• [Instructions to follow] Find the word "muestra" in the records and copy every line where it occurs.

(Collected data entries)

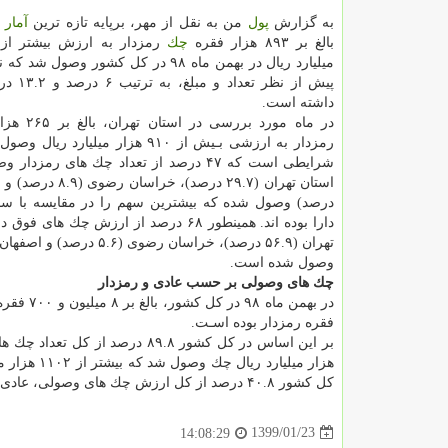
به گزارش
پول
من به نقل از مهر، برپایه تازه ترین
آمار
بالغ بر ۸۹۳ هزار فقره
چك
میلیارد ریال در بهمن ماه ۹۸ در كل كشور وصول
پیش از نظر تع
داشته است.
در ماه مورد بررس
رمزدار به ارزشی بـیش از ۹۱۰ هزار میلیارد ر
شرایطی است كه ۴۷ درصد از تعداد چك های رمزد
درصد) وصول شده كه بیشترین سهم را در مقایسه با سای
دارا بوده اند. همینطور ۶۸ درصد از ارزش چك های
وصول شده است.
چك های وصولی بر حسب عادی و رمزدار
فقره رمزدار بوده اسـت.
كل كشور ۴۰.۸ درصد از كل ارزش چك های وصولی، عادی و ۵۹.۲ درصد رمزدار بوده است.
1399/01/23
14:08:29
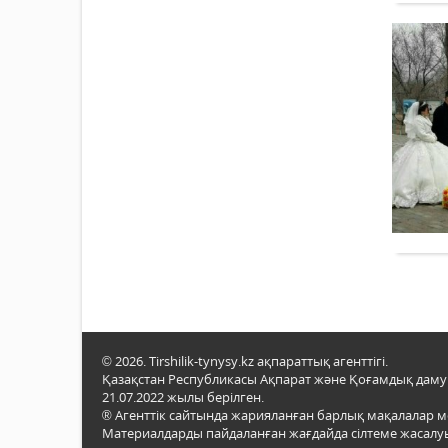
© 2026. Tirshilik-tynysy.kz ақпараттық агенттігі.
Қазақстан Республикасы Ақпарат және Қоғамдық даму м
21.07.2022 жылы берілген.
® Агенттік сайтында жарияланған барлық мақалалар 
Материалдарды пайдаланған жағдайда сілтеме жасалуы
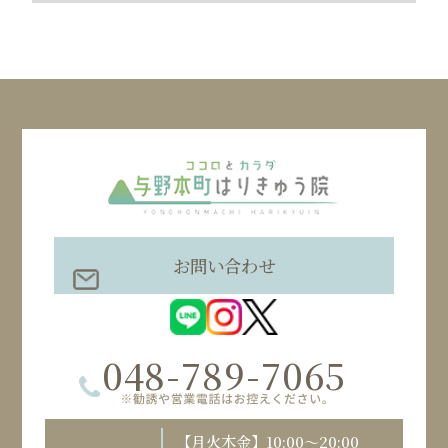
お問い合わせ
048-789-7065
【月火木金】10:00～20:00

==

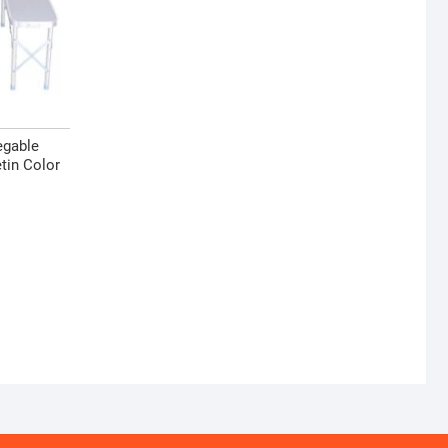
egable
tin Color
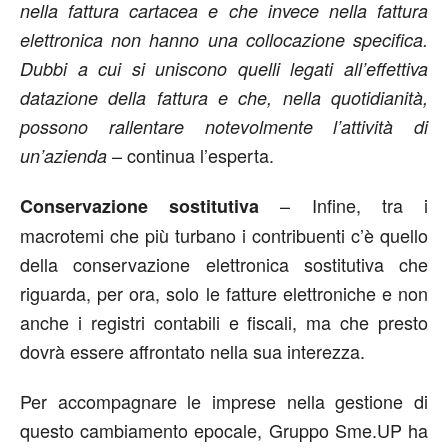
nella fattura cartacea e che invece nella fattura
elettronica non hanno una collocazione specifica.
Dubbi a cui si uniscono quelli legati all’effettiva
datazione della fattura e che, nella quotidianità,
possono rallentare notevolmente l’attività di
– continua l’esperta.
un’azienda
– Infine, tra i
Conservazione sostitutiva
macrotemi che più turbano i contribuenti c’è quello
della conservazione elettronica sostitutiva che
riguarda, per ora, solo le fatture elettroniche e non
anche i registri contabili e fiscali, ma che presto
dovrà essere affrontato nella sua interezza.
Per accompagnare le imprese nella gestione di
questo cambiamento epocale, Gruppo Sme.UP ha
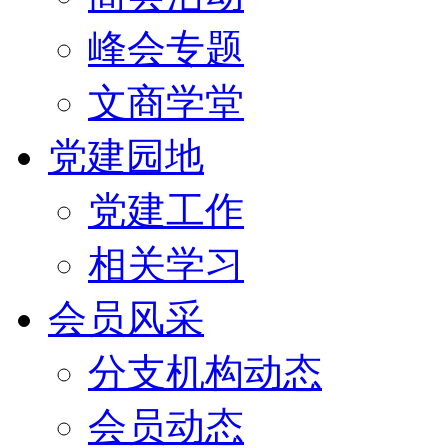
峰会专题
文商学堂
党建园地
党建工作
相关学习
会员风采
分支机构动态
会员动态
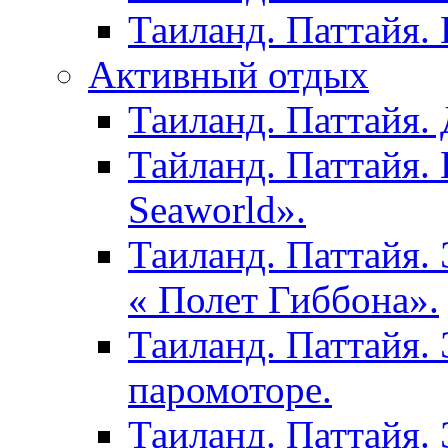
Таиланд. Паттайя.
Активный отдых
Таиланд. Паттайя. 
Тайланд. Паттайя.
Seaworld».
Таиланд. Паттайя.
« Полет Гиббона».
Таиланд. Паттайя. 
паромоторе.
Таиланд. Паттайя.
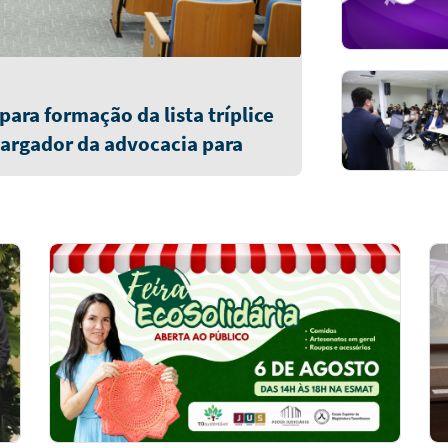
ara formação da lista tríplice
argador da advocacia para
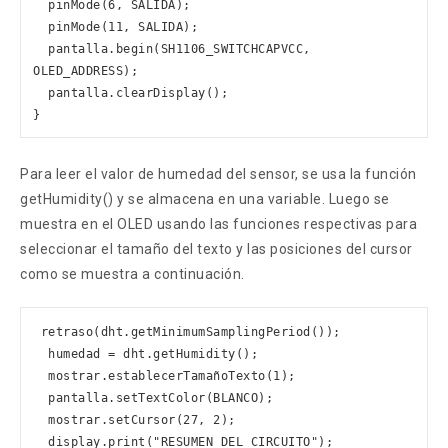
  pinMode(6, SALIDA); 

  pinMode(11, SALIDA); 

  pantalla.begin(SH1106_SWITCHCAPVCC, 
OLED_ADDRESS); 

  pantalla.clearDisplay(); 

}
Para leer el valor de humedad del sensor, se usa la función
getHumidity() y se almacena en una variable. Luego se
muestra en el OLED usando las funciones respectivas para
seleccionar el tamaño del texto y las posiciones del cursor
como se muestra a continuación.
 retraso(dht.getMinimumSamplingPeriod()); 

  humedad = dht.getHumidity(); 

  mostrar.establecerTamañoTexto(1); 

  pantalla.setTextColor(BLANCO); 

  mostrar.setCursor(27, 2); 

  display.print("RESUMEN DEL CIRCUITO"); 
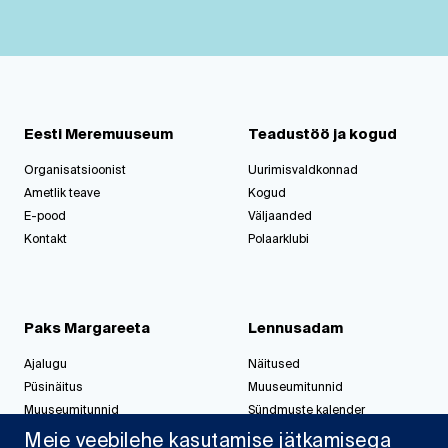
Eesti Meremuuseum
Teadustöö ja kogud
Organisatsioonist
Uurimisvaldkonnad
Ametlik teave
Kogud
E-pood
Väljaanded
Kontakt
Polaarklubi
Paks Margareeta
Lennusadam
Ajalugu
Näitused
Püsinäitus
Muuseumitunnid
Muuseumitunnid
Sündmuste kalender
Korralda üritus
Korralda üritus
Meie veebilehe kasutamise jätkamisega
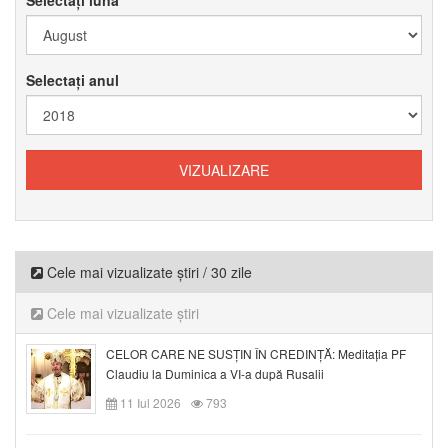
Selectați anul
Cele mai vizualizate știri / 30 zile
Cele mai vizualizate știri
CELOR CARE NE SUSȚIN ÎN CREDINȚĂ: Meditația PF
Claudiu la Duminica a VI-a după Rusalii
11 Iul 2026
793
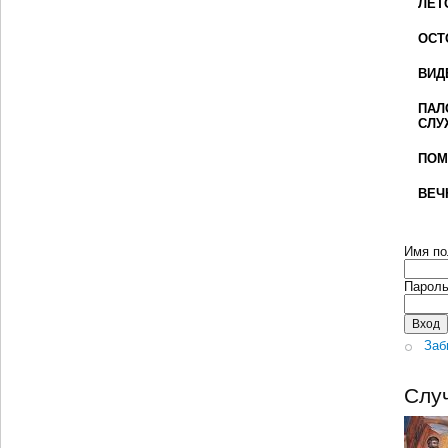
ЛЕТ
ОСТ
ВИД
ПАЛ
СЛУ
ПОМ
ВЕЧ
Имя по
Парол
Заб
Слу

• [Output for this task]
muestra en el OLED usando las funciones respectivas para
como se muestra a continuación.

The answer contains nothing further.